The researchers believe that because h8F4 targets the HLA-restricted peptide PR1/HLA-A2, which is expressed in cancer cells and cancer stem cells, this novel BiTE antibody could potentially provide a safer and more potent treatment option for patients with aggressive myeloid leukemias that will improve upon currently available highly toxic standard therapies.
Focusing on h8F4
The collaboration between Astellas and MD Anderson focuses on h8F4 technology. Molldrem will lead these research efforts with Carlo Toniatti, M.D., Ph.D., executive director of MD Anderson’s Oncology Research for Biologics and Immunotherapy Translation (ORBIT) platform.
“Current treatments for aggressive leukemias are often toxic,” Molldrem noted. “We desired to develop a safer, yet more potent, therapy for these aggressive cancer types that currently have poor survival outcomes. Unfortunately, advancing novel discoveries from the laboratory to drug development has been historically challenging. We hope that this important collaboration will allow us to deliver much-needed antibody-based treatment to the patient’s bedside more quickly.”
“h8F4 has a radically novel anti-tumor activity and this collaboration provides MD Anderson and Astellas with a great opportunity to potentially deliver a first-in-class antibody drug to patients with AML,” commented Yoshihiko Hatanaka, president and CEO of Astellas. “Astellas continues to focus on developing novel therapies in areas of unmet medical need through in-house developments and external collaborations.”
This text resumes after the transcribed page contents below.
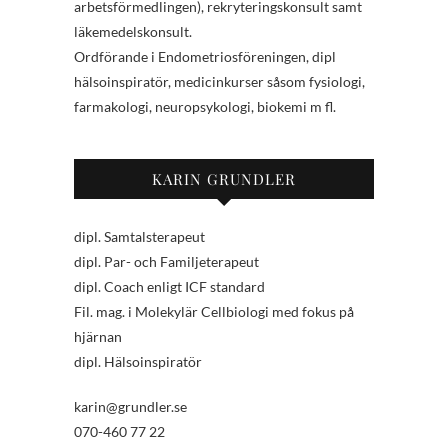
arbetsförmedlingen), rekryteringskonsult samt
läkemedelskonsult.
Ordförande i Endometriosföreningen, dipl
hälsoinspiratör, medicinkurser såsom fysiologi,
farmakologi, neuropsykologi, biokemi m fl.
KARIN GRUNDLER
dipl. Samtalsterapeut
dipl. Par- och Familjeterapeut
dipl. Coach enligt ICF standard
Fil. mag. i Molekylär Cellbiologi med fokus på
hjärnan
dipl. Hälsoinspiratör
karin@grundler.se
070-460 77 22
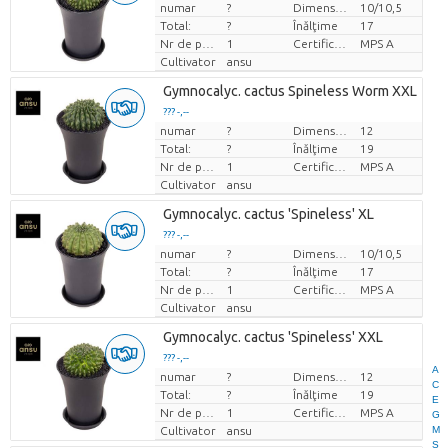
numar
?
Dimensiunea ghiveciului (cm)
10/10,5
Pret per bucata
Total:
?
Înălţime
17
Nr de plante/ghiveci
1
Certificare MPS.
MPS A
Cultivator
ansu
Gymnocalyc. cactus Spineless Worm XXL
??? -,--
numar
?
Dimensiunea ghiveciului (cm)
12
Pret per bucata
Total:
?
Înălţime
19
Nr de plante/ghiveci
1
Certificare MPS.
MPS A
Cultivator
ansu
Gymnocalyc. cactus 'Spineless' XL
??? -,--
numar
?
Dimensiunea ghiveciului (cm)
10/10,5
Pret per bucata
Total:
?
Înălţime
17
Nr de plante/ghiveci
1
Certificare MPS.
MPS A
Cultivator
ansu
Gymnocalyc. cactus 'Spineless' XXL
??? -,--
A
numar
?
Dimensiunea ghiveciului (cm)
12
Pret per bucata
C
Total:
?
Înălţime
19
E
Nr de plante/ghiveci
1
Certificare MPS.
MPS A
G
M
Cultivator
ansu
S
While monoclonal antibodies are very common in oncology, generating antibodies against HLA-restricted peptides has proven difficult. To develop viable antibody drugs, MD Anderson created ORBIT for its Moon Shots Program, to centralize this type of research. The program is an ambitious initiative to accelerate the conversion of innovative scientific discoveries into clinical advances and significantly reduce cancer deaths. The program is fueled by exceptionally broad collaborations and underpinned by state-of-the-art resources. Researchers expect that with the discovery of new paths to prevention, early detection and treatment of cancers, new ways to reshape the way all other cancers are attacked will come to light.
“This is an outstanding addition to MD Anderson’s Moon Shots Program to deliver accelerated solutions for cancer treatment,” said Ronald DePinho, M.D., president of MD Anderson. “These are exciting times for cancer drug development and I’m proud that eminent scientists like Molldrem and Toniatti are leading the way. While it’s true that myeloid cancer has not responded well to standard therapies, this novel solution looks promising.”
Other MD Anderson Moon Shot programs focusing on cancers that are especially lethal, include lung cancer, leukemias (CLL, MDS-AML), triple-negative breast cancer, high-grade serous ovarian cancer, prostate cancer and melanoma. Earlier this year The University of Texas MD Anderson Cancer Center and announced a multiyear research collaboration with AstraZeneca to conduct multiple, parallel clinical and clinically related studies in ovarian and other gynecologic cancers.